Abstract
The objective of the study was to assess the consistency between self-reported demographic characteristics, health conditions, and healthcare use, and administrative healthcare records, in a sample of enrollees of an Indigenous health organization in Colombia. We conducted a phone survey of a random sample of 2113 enrollees September-2020/February-2021. Administrative health records were obtained for the sample. Using ICD-10 diagnostic codes, we identified individuals who had healthcare visits for diabetes, hypertension, and/or pregnancy. Using unique identifiers, we linked their survey data to the administrative dataset. Agreement percentages and Cohen’s Kappa coefficients were calculated. Logistic regressions were performed for each health condition/state. Results showed high degree of agreement between data sources for sex and age, similar rates for diabetes and hypertension, 10% variation for pregnancy. Kappa statistics were in the moderate range. Age was significantly associated with agreement between data sources. Sex, language, and self-rated health were significant for diabetes. This is the first study with data from an Indigenous population assessing the consistency between self-reported data and administrative health records. Survey and administrative data produced similar results, suggesting that Anas Wauu can be confident in using their data for planning and research purposes, as part of the movement toward data sovereignty.
Keywords
Introduction
Broadly speaking, the two main types of data sources in population health and health services research are surveys and administrative/clinical records. As is the case with other fields of research, the main challenge is to ensure the reliability and validity of the data. Since earlier years of health and sociological research, methodological studies of survey research have dealt “with the many possible sources of bias to be found in… surveys” (Suchman, 1962). Furthermore, given that self-reporting “is often used to estimate health care utilization … the accuracy of such data is of paramount concern” (Bhandari & Wagner, 2006). Studying the consistency between self-reported and administrative health records is of value for health services research, due to their respective strengths and weaknesses, as well as advantages and disadvantages.

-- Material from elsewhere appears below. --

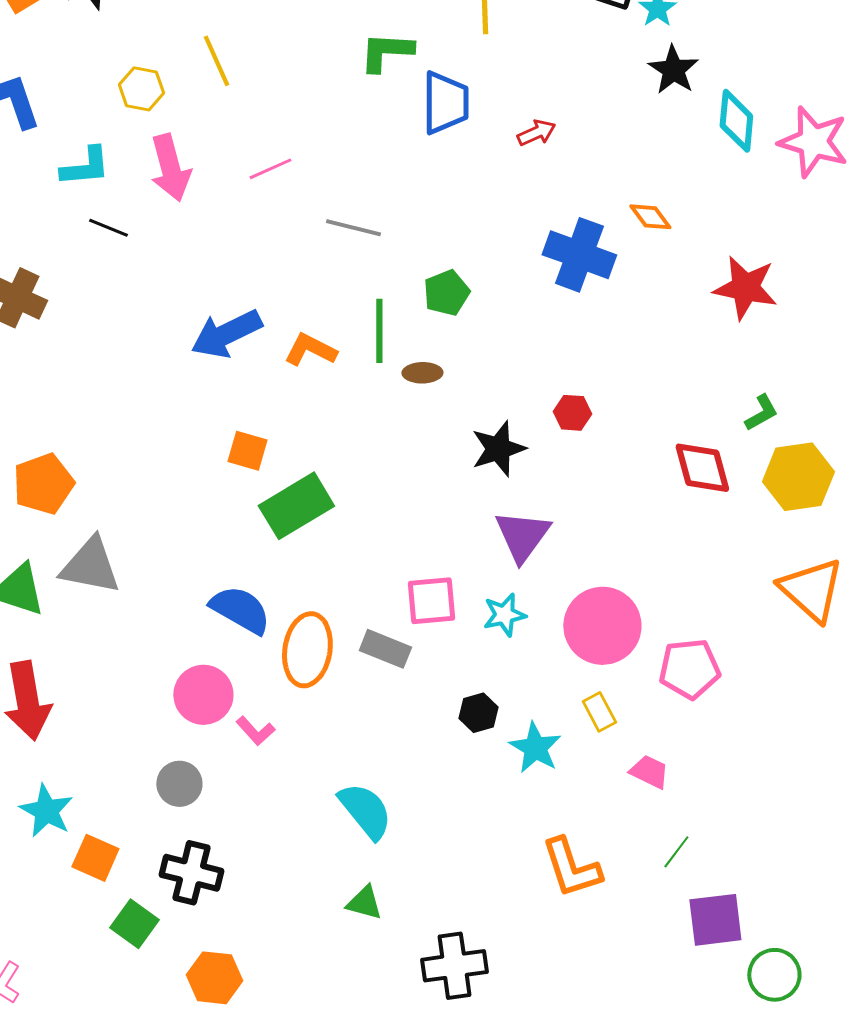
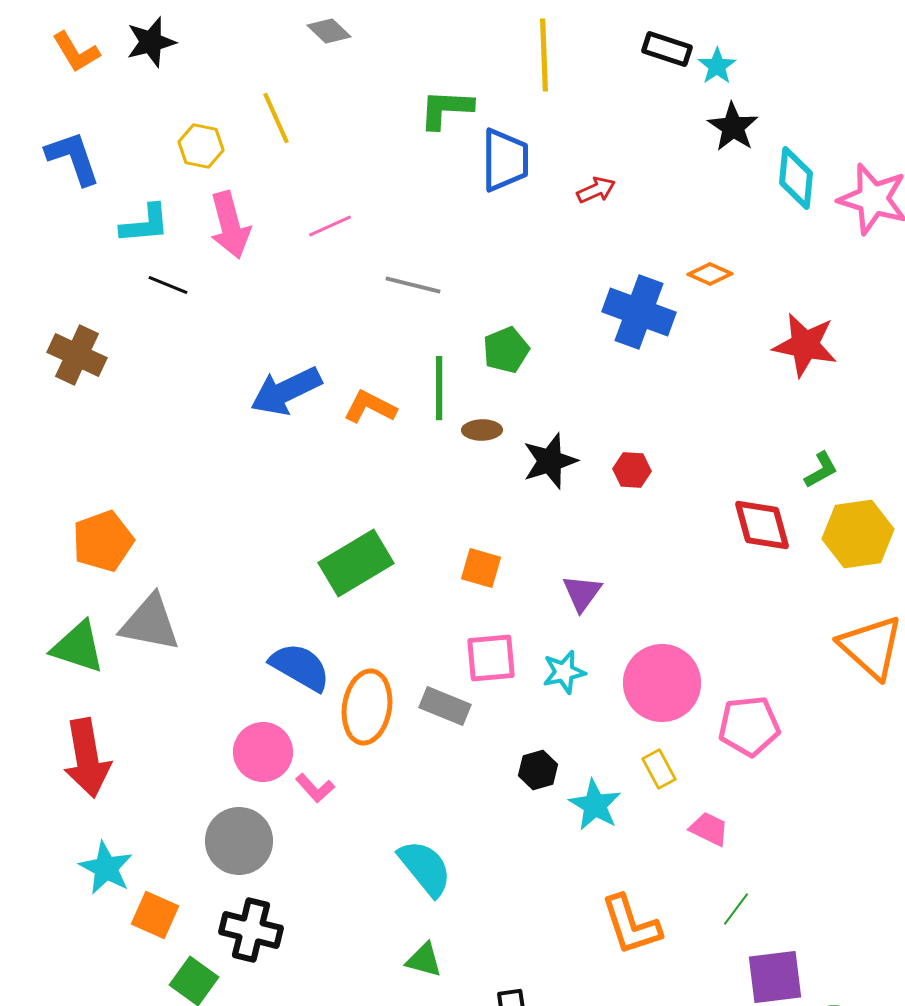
orange diamond: (650, 217) -> (710, 274), turned -30
black star: (498, 449) -> (550, 461), moved
orange square: (247, 451) -> (481, 568), moved
purple triangle: (522, 536) -> (582, 593), size x0.7
gray circle: (179, 784) -> (239, 841), size x1.5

It has been suggested that linking administrative data with primary data complements the unique strengths of each type of data (Roos et al., 1993). Furthermore, the consistency between self-reported and administrative health records may substantially vary across different types of illnesses, population groups, contexts, and countries. Thus, a better understanding of their levels of trustworthiness can provide evidence for methodological decision-making in health research. To our knowledge, despite the numerous studies assessing this consistency (Al-Azazi et al., 2019; Brown & Adams, 1992; Clifasefi et al., 2011; Lix et al., 2008; Lix et al., 2010; Okura et al., 2004; Rhodes & Fung, 2004; Robinson et al., 1997), none has been conducted with Indigenous populations. In a two-year study with a large Indigenous health organization in Colombia, we assessed the role of intercultural hostels and bilingual guides in relation to access to health care, utilizing self-reported survey data and administrative data (Mignone et al., 2021). This provided a unique opportunity to assess the consistency between administrative health records and self-reported data from the Indigenous Wayuu population of Colombia.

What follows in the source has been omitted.